I still have workdays where I work too much. But whenever I do, I keep Glennon Doyle words in mind:
“Hard work is important. So are play and non-productivity. My worth is not tied to my productivity but to my existence.”
3.) Learning How to Learn Anything You Want
Learning is the only meta-skill you need to master because all other meta-skills depend on your ability to learn.
If you know how to learn, picking up philosophy or graphic design, or coding is so much easier. If you don’t, learning new skills is a daunting path.
In the first years of my reading journey, I ignored learning. Whenever a conversation revolved around a book I read, I could never remember much. I thought forgetting is my personal flow. But it isn’t.
Forgetting is essential for learning. Spaced repetition, one of the most effective learning strategies, allows some forgetting to occur between sessions. Thereby it strengthens the cues and routes for faster retrieval.
We learn something when we try to access it at different times (spacing) and in distinct contexts (variation). We learn when we connect existing knowledge to what’s in front of us (elaboration) and when we recall what we learned (retrieval).
Here’s how to remember anything you want from books:
- Elaboration. Think while you read. Pause to make notes on how and when you could use this new insight. How does it relate to anything you already know? Write it down.
- Retrieval. After you finish a book, think about what you want to remember. Recall from your mind what you want to stick with you. Write it down in your favorite tool — a journal, GoodReads, Notion, or RoamResearch.
- Variation. Share what you learned with your friends. Talk about your insights in a mastermind group or use the Feynman technique and teach it to somebody else.

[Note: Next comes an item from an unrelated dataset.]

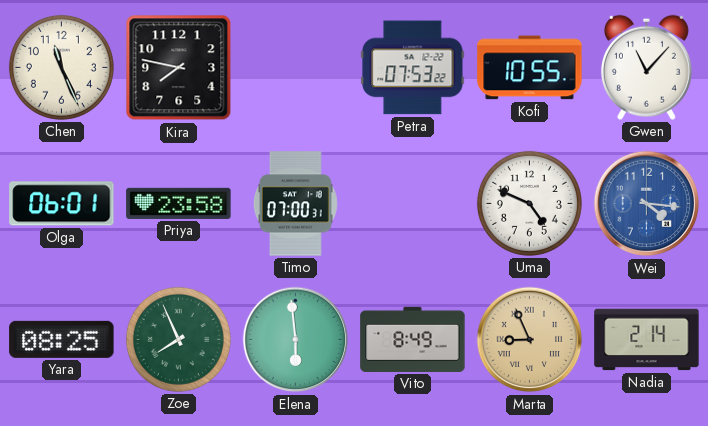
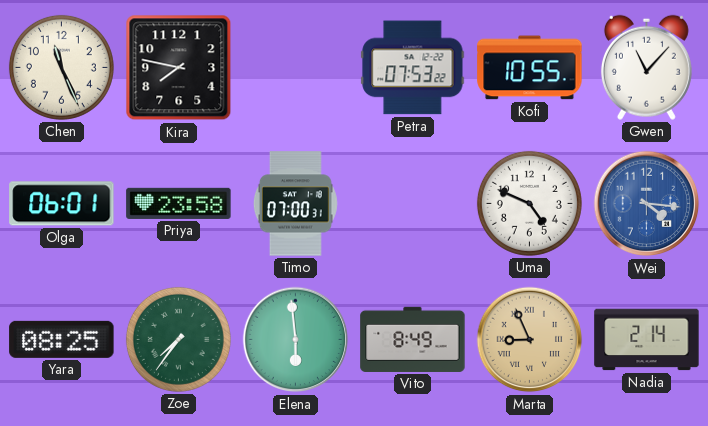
Zoe: 7:56 -> 7:36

- Spacing. Browse through your old book notes. Look at the title and test yourself on what you remember. This process feels slow and frustrating, but that’s how meaningful learning works.
When I first learned about the process, I fear it’s a time waste. But it isn’t. In Sönke Ahrens words:
“Not learning from what we read because we don’t take the time to elaborate on it is the real waste of time”
I could go on indefinitely because reading has also improved my life on so many levels (10-day fasts, slow sex, nose-breathing, psychedelic experiences, etc.). But I’ll stop for now and leave you with one powerful thought.
Reading is liberating. Freedom means choosing from a set of options. The more options you have, the freer you are. But most people don’t know about all their options. And that’s where reading kicks in. It helps you explore options you never knew existed.
“One cannot apply what one knows in a practical manner if one does not know anything to apply.”